Invoice API

Don Quixote de la Mancha quixote at dulcineatech.com
Tue Mar 2 11:38:37 EST 2010


On Tue, Mar 2, 2010 at 8:29 AM, Derek Atkins <warlord at mit.edu> wrote:
> Don Quixote de la Mancha <quixote at dulcineatech.com> writes:
>> As long as you're careful not to edit the file while GnuCash has it
>> open, it ought to be possible to write some code that would insert the
>> proper XML for an invoice right into the file.
>
> Bas advice.  We neither advise nor support direct modifications to the
> datafile.  All data should go through the GnuCash API.

I was pretty sure someone would say that.  And of course you're
completely correct - but if the required API didn't exist at all,
editing the XML would work provided one took care to do it right.

Funny thing though, a while back I asked about whether one could keep
one's GnuCash XML in Subversion, so that it would be possible to roll
back to any previous state of the file, as well as provide an audit
trail.  And someone on this very list replied that they do just that,
and that it works just fine.

My other reason for wanting to do that was to allow my business
partners to quickly and easily look at our books.  In principle they
all could edit the file then check it in to Subversion, but if there
was ever a commit conflict, of course all Hell would break loose.  My
objective was to enable read-only access for the others, and not at
all multi-user access.  I'd be the only one writing into the file.

There are Python bindings for GnuCash:

   http://wiki.gnucash.org/wiki/Python_Bindings

Perhaps someone could provide a Python binding that addressed the
invoice creation API.  If someone could supply just the needed shared
library to call from Python into the C API, it would become
straightforward to write a Python script to do the job.

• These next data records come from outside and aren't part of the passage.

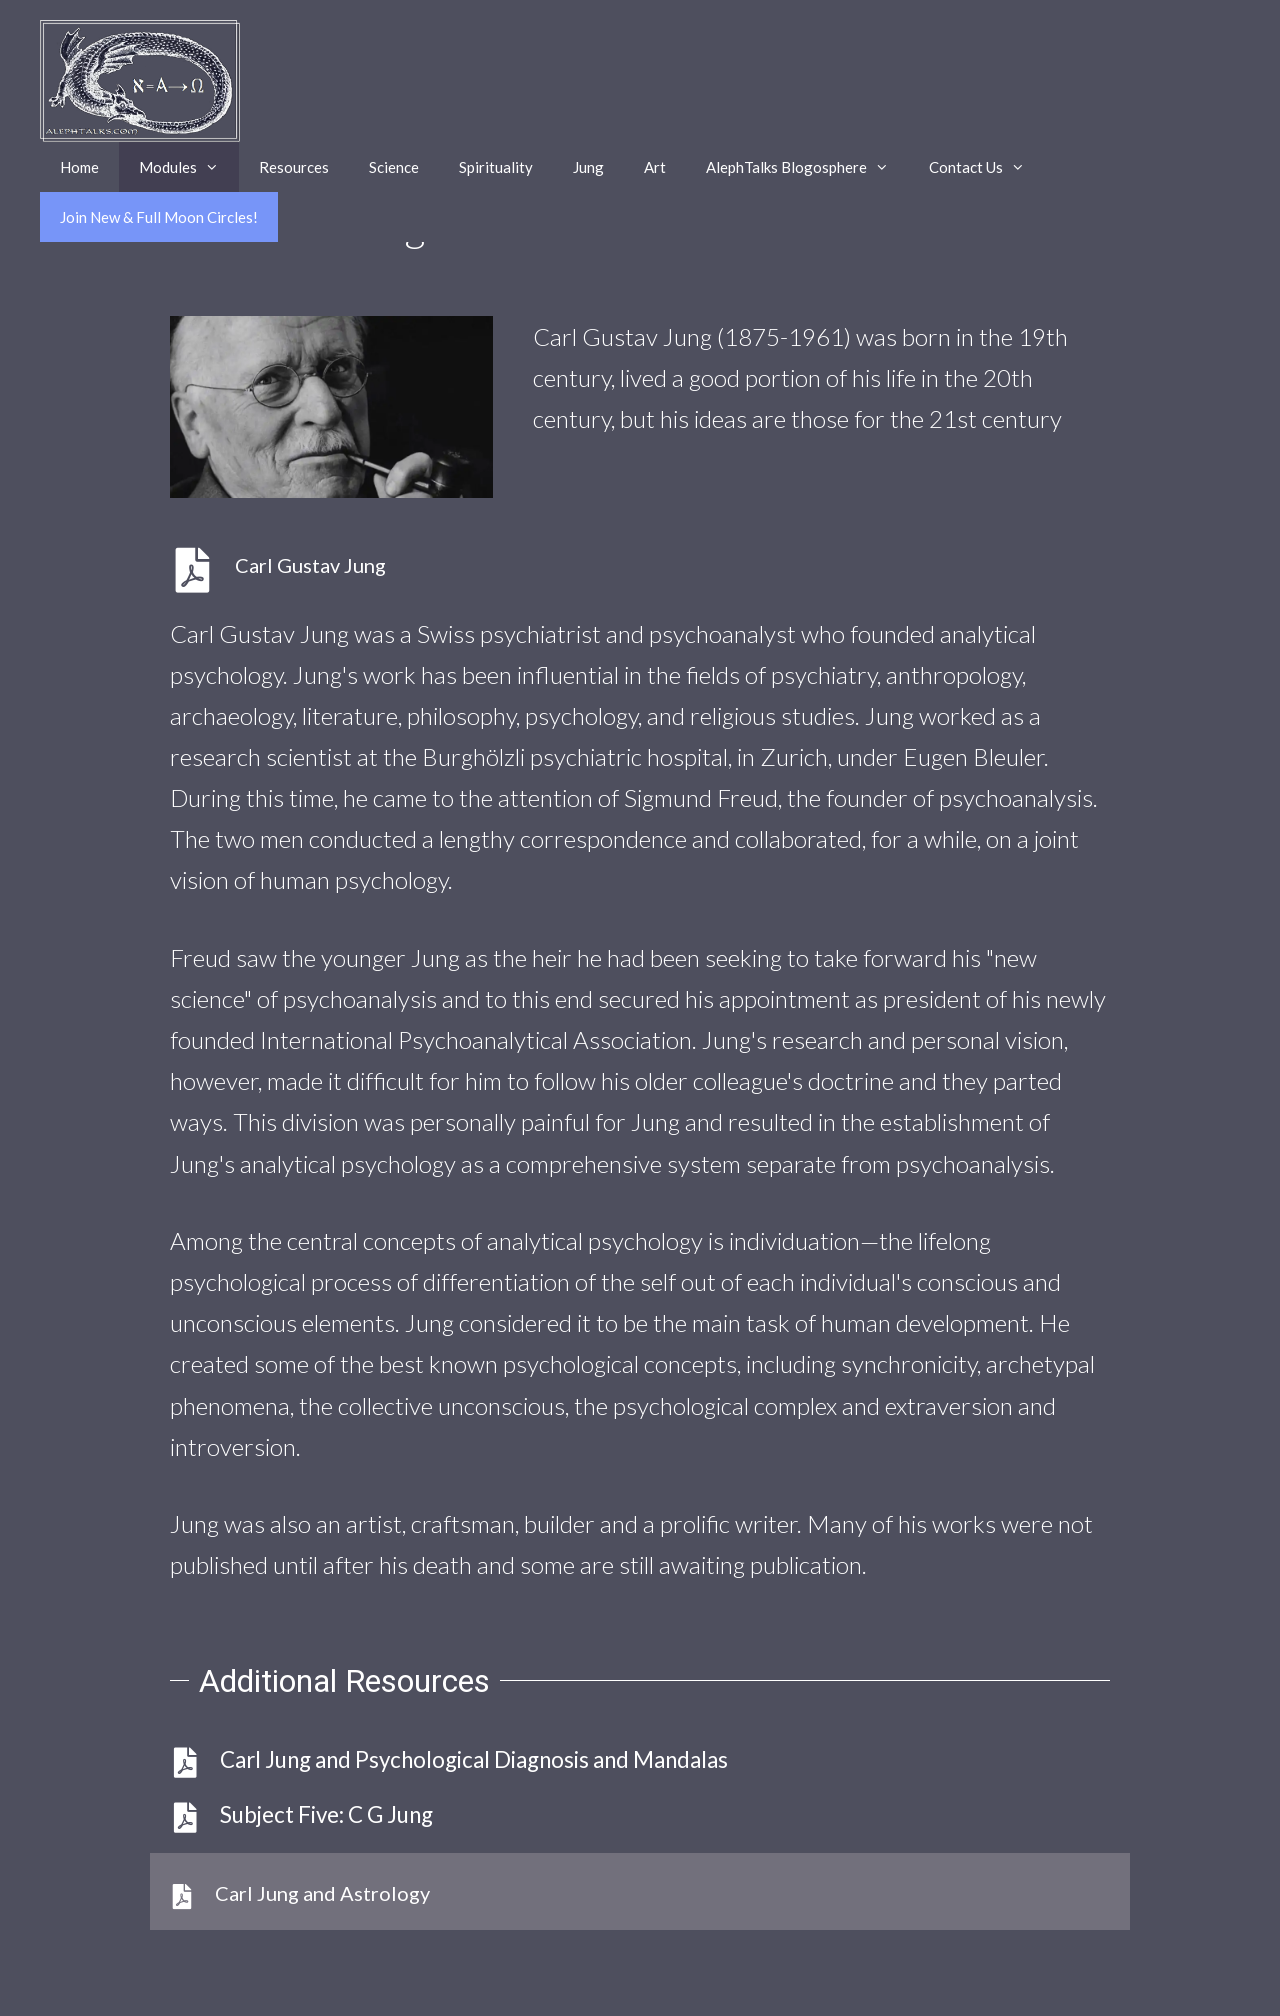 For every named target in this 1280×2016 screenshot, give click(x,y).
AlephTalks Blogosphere (807, 167)
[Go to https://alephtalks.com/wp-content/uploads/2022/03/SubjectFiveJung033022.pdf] (640, 1815)
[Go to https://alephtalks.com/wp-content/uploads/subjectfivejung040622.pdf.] (331, 570)
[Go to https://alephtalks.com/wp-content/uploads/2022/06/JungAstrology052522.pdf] (640, 1891)
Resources (294, 167)
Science (394, 167)
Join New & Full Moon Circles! (159, 217)
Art (655, 167)
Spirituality (496, 167)
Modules (189, 167)
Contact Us (987, 167)
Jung (588, 167)
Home (79, 167)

I know Python pretty well, and could do that myself.  But I've tried
to build GnuCash from source several times.  I've been a coder for
twenty-two years, so long that there is no longer any kind of code
that frightens me - with the exception of GnuCash.

Not that it's poorly written, not by any means.  It's just that there
are so very many dependencies; a single broken dependency is enough to
break the entire build.

Don Quixote
-- 
Don Quixote de la Mancha
quixote at dulcineatech.com
http://www.dulcineatech.com

   Dulcinea Technologies Corporation: Software of Elegance and Beauty.